Following in the footsteps of Tom Thumb, the exhibition invites us to shift our point of view, and to question, whether we are children or grown-ups, what is preserved of innocence, of the capacity for wonder and imagination.
At the beginning of the exhibition, Claudia Ebbing's large format paintings plunge us into a poetic and marvelous universe, they form a collection where ancestral images, inherited from the artist's culture, and current issues subtly respond to each other and create a world full of tenderness. The melancholy of the artist gives way to the dreams of the child. A child immersed in nature, they are connected and form a saving whole.
A few stones away, the actors of Dorothea Klug's theater are waiting. Trained as a ceramist, the artist uses this medium in a creative process where the starting point is the drawing to express a palette of emotional states.
Dorothea's fantastic characters borrow pastel colors and childhood shapes, half-children, half-animals, each huddled against himself, trying to reconcile his inner life of dreams, fears and feelings in a body still under construction.

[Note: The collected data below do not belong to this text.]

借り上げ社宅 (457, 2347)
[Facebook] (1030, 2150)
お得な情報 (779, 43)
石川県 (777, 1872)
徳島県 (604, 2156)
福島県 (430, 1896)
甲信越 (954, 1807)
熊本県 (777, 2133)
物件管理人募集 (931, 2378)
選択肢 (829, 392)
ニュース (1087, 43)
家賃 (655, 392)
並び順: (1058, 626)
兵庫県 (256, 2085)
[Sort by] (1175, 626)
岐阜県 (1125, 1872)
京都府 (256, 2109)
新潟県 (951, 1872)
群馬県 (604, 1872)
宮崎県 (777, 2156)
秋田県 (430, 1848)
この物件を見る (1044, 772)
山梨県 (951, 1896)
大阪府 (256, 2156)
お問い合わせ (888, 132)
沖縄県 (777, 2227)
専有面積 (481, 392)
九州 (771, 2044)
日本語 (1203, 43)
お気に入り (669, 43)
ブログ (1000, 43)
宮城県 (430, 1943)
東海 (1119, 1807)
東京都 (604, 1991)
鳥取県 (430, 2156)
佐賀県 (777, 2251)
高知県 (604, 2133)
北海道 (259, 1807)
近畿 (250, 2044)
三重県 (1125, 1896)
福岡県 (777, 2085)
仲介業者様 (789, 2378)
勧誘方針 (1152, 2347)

It is the look and the interrogations of a father artist that we discover on the canvases, painted with oil, of Carlos Tardez. A tender look of course, amazed by the creativity and ingenuity of his children. However, the mimetic, clumsy and playful attitudes question. The parodies of child-kings, appropriating the adult world to become adults, question the parental and societal responsibility towards this tender age, which is built from its environment.
Like a book whose pages have been turned, Frédéric Garnier's works seem to be in line with Carlos Tardez's reflection. The children have grown up, they are teenagers.

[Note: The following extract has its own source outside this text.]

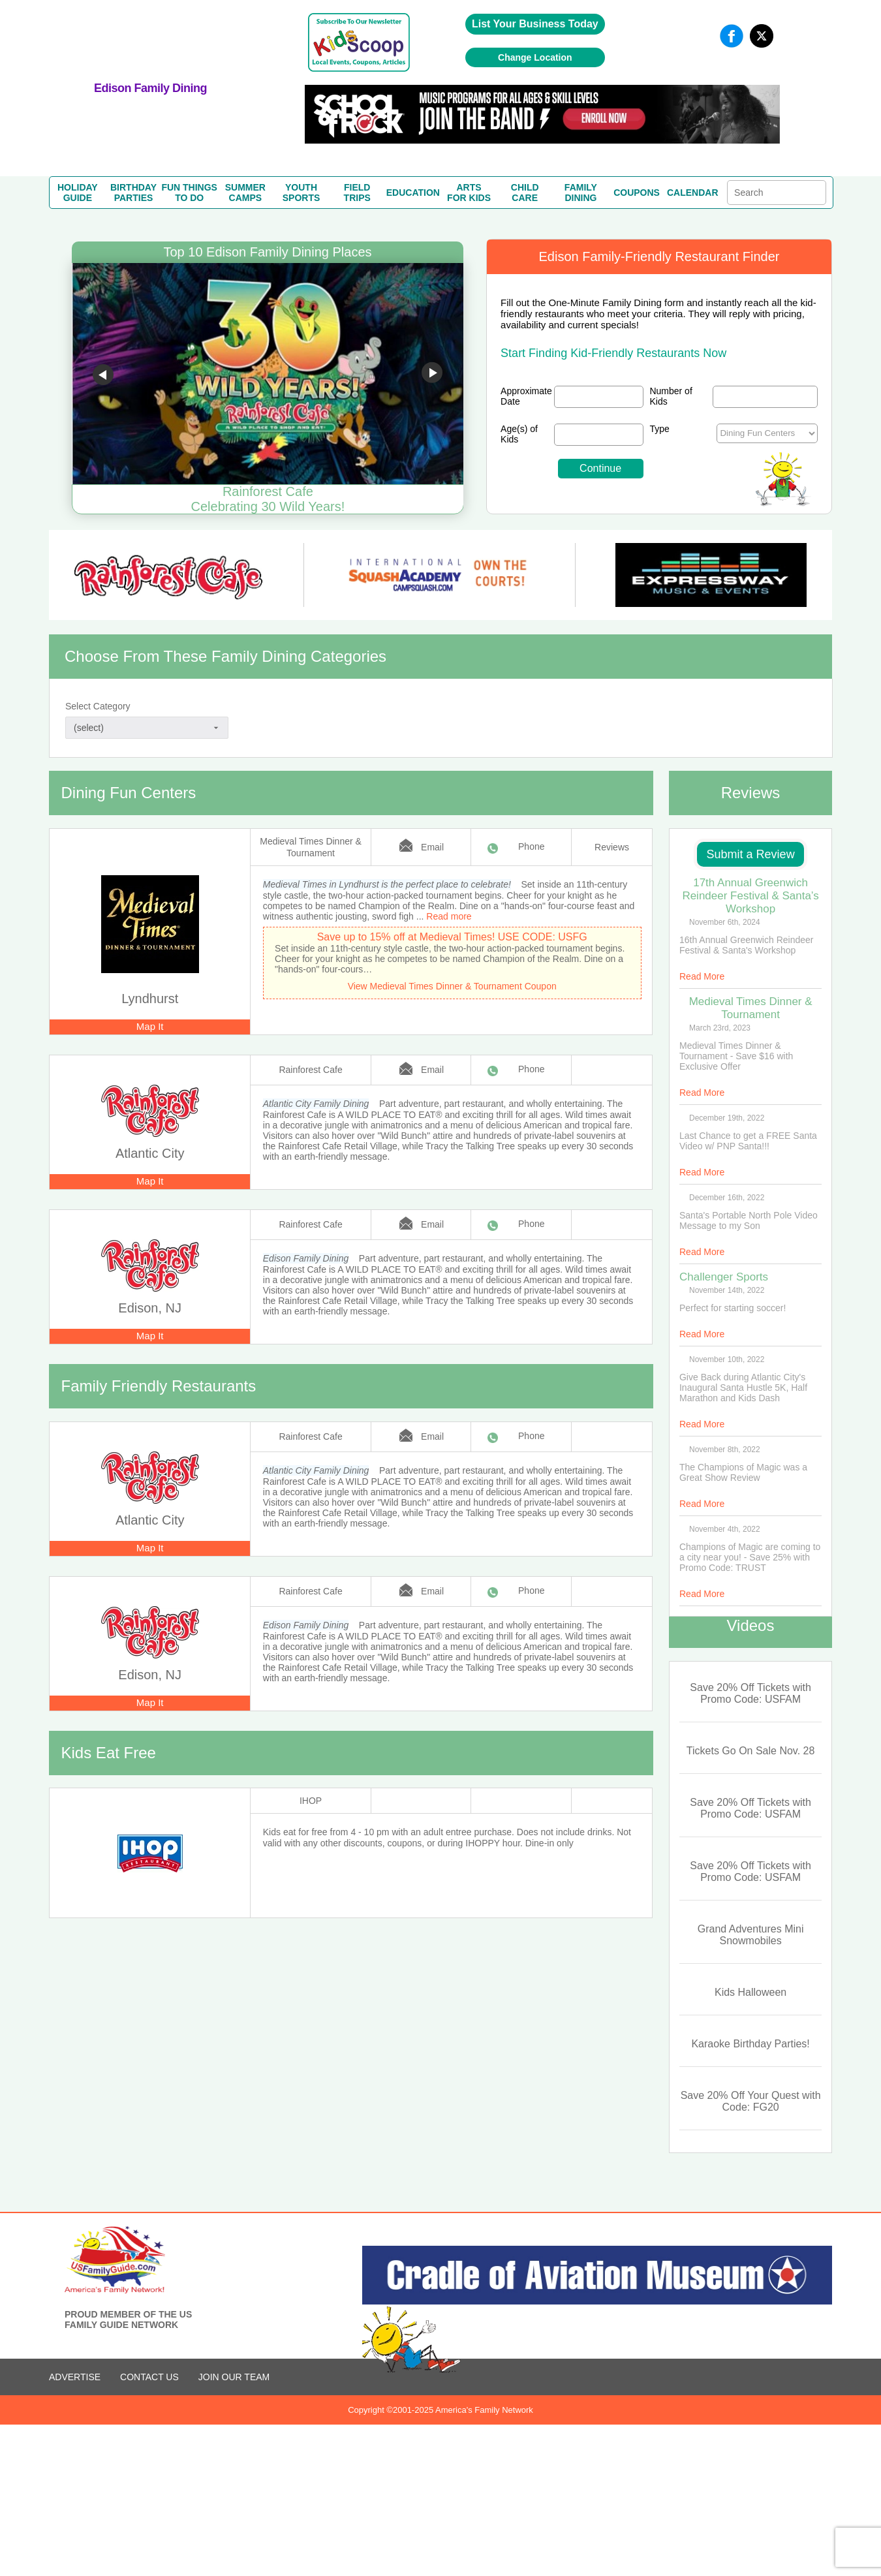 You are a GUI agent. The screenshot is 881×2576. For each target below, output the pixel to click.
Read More (701, 976)
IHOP (311, 1800)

Socially committed artist, his paintings on canvas use the codes of urban art: concrete, acrylic and aerosol and thus anchor his work in the City. The symbol of the lifebuoy that regularly recurs in this series, questions the capacity of our evolved society to accompany the youngest towards an uncertain future, while in parallel the animal paintings show a primitive nature that instinctively preserves its offspring.